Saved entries
####

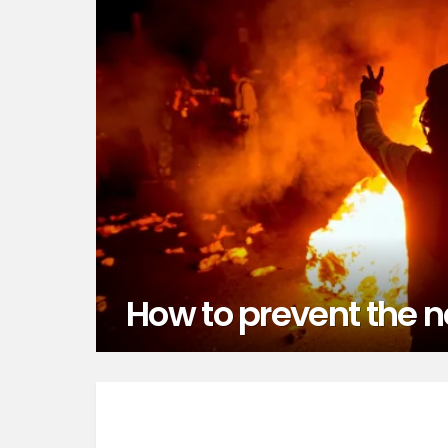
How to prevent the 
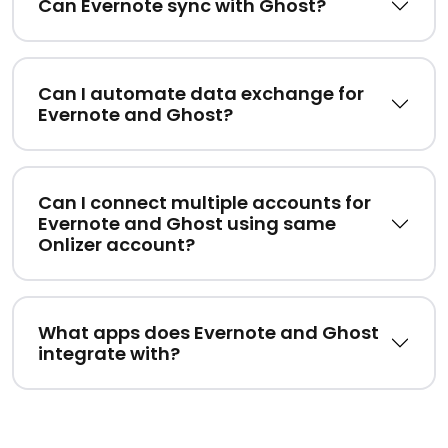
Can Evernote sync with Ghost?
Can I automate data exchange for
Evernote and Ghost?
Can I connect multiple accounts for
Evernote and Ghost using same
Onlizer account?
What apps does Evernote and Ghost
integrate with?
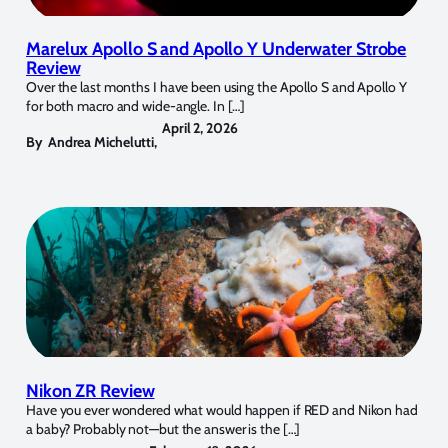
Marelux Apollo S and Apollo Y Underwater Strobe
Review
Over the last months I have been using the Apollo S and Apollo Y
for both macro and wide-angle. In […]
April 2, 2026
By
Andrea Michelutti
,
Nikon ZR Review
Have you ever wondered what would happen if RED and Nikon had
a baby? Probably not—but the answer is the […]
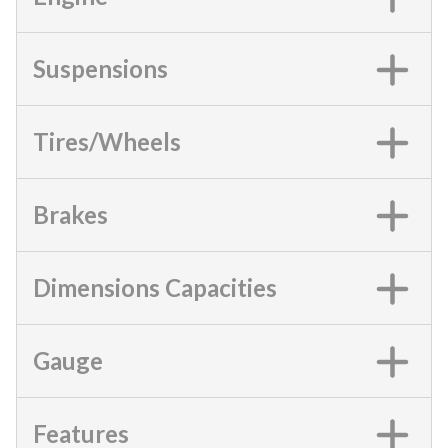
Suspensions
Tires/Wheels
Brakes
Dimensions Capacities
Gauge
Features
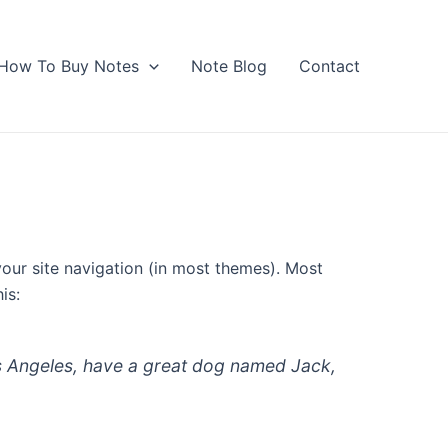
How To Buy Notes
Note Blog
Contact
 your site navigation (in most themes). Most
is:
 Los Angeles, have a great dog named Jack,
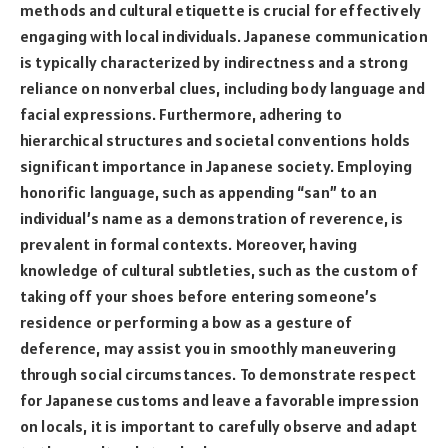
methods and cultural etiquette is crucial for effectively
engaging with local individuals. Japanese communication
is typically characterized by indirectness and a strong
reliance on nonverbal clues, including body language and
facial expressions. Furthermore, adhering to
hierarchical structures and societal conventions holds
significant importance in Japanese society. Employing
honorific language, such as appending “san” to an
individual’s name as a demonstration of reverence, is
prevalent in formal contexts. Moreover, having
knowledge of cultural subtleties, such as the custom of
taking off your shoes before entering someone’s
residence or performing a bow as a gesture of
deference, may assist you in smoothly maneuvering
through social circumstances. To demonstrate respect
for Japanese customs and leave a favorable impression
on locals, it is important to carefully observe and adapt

####

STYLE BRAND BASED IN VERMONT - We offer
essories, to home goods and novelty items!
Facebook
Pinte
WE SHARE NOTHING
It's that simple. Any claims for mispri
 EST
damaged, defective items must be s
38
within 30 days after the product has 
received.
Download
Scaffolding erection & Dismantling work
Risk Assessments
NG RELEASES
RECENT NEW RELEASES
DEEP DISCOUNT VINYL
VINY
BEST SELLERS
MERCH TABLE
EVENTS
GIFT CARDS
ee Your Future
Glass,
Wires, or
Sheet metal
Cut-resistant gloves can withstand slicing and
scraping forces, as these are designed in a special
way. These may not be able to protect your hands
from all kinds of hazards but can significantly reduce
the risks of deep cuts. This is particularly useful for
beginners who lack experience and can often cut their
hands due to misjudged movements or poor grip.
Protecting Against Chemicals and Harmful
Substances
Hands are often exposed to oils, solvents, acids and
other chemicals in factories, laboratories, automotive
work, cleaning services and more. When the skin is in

####

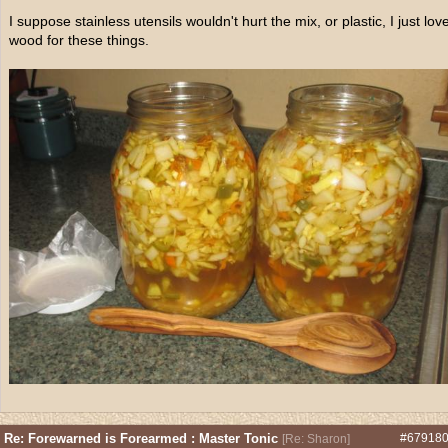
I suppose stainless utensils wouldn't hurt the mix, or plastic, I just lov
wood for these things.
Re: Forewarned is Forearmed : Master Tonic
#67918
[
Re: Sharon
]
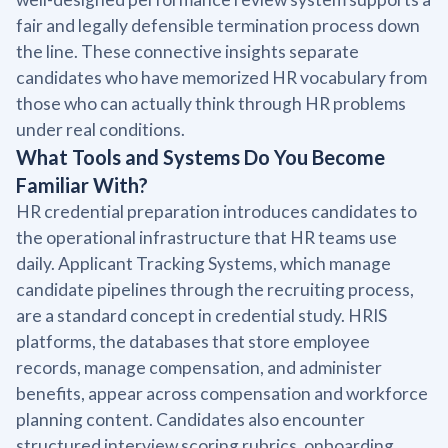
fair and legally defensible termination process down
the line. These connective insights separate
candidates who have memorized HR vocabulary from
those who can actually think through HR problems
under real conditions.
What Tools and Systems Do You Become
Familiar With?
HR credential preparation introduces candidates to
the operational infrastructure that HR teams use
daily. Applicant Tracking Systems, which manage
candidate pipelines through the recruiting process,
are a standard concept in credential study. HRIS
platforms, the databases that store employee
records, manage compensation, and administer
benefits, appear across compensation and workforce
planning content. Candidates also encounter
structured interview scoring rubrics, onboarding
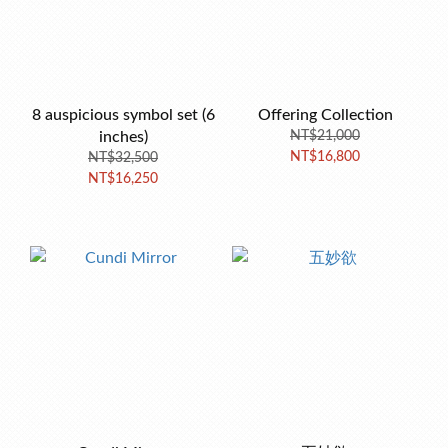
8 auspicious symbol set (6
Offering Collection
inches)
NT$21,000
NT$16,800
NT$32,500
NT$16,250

####

REQUIRED ACTION:
The range runs from the line above containing "MERCH TABLE" to the line containing "work, cleaning services", inclusive. Restate those lines word for word and no others.

SOLUTION TO THIS TASK:
MERCH TABLE
EVENTS
GIFT CARDS
ee Your Future
Glass,
Wires, or
Sheet metal
Cut-resistant gloves can withstand slicing and
scraping forces, as these are designed in a special
way. These may not be able to protect your hands
from all kinds of hazards but can significantly reduce
the risks of deep cuts. This is particularly useful for
beginners who lack experience and can often cut their
hands due to misjudged movements or poor grip.
Protecting Against Chemicals and Harmful
Substances
Hands are often exposed to oils, solvents, acids and
other chemicals in factories, laboratories, automotive
work, cleaning services and more. When the skin is in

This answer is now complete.